ミスズはeAiスクーターで峠道を下った。彼の家は峠の中腹にあるスマートボックスハウスだ、組み立てやすいコンパクトハウスだが、強度、耐火性、断熱性能は高い。ログハウスのように森林地区によく似合う。夕闇の迫る諏訪湖が黒い瞳のように見渡せる。その中にスタジアムが白く輝いて見える。建設中に何度も見ていたオレンジ色を帯びた弱い明りではなく、力強く天に向け光を放っているように見える。湖の周囲には街灯が点々と並び、まばらな街明かりの夜景が広がっている。まだ日暮れ直後ということもあるが、昔のように一晩中、煌々と照らすような明かりは無い。成長の時代は過ぎ、今や過去に整備されたインフラに頼っている。それでも現状を維持することは難しくなっている。維持費削減のため、街中の道路は片側車線だけの一方通行が増え、もう片側は歩道や自転車道、タウン駐車スペースなどに変わり、地域住民によって維持されている。

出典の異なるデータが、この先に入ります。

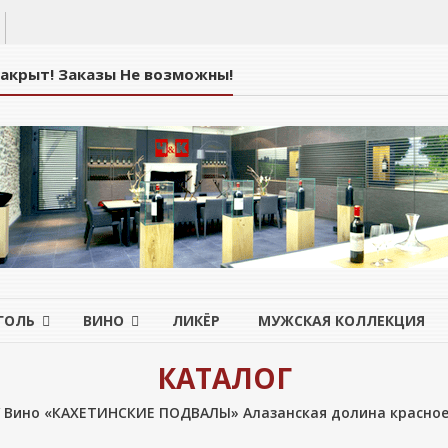
Закрыт! Заказы Не возможны!
ГОЛЬ
ВИНО
ЛИКЁР
МУЖСКАЯ КОЛЛЕКЦИЯ
КАТАЛОГ
 Вино «КАХЕТИНСКИЕ ПОДВАЛЫ» Алазанская долина красное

eAiスクーターはこういった道にぴったりだ。AIが道路状況を検知して車体バランスを保ってくれるため、整備の遅れた道でも安全に通ることができる。湖岸の道を通りぬけ上諏訪駅へ向かった。
上諏訪駅からスタジアムへの道は再整備されている。維持費が減る一方で、優先度の高い整備は行われ街は今でも変化を続けている。駅を降りると広々とした芝生の広場に出る。手入れされた木々が植えられ公園のようだ。これが最近はやりの公園スタイルだ。昔のような込み入った商業ビルはなく、芝生を囲むように低層のショッピングハウスが並ぶ。設置解体費用の少ないプレビルドハウスを連結し、構成された建物だ。広場を抜けると、諏訪湖へまっすぐ伸びた広い通りへ出る。歩道わきには手前にケヤキが植えられており、遠くの花梨並木へと続いている。やがて道の先、正面に諏訪湖とスタジアムが見えてくる。ミスズは弟ケンジの車椅子を押しながらスタジアムを目指した。

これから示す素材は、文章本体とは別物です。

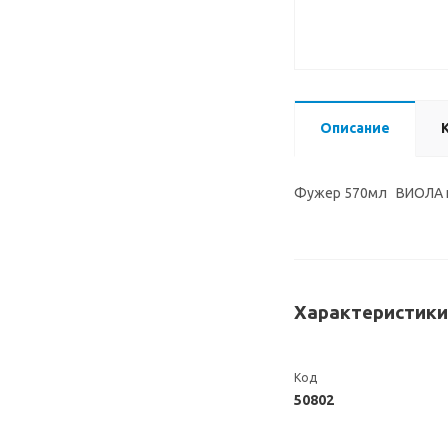
Описание
Фужер 570мл ВИОЛА 
Характеристики
Код
50802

通路にはスタジアムへ向かう人々のざわめきがあふれ、湖面を渡る風は、期待の香りを運んでくるようだ。スタジアムのゲートをくぐると、周辺の湖面から一斉に花火があがり観客の顔を染めた。グランド上ではセレモニーとして伝統の木やり節が披露され、観客全体が歓声に包まれた。スワファイアスワンズとグリーンサンダースのサッカーリーグ公式戦がまもなく始まる。ケンジはこの光景を待ちわびていた、できれば、かつて夢見た緑に輝くこのグランドの上で。そして目に焼き付けた。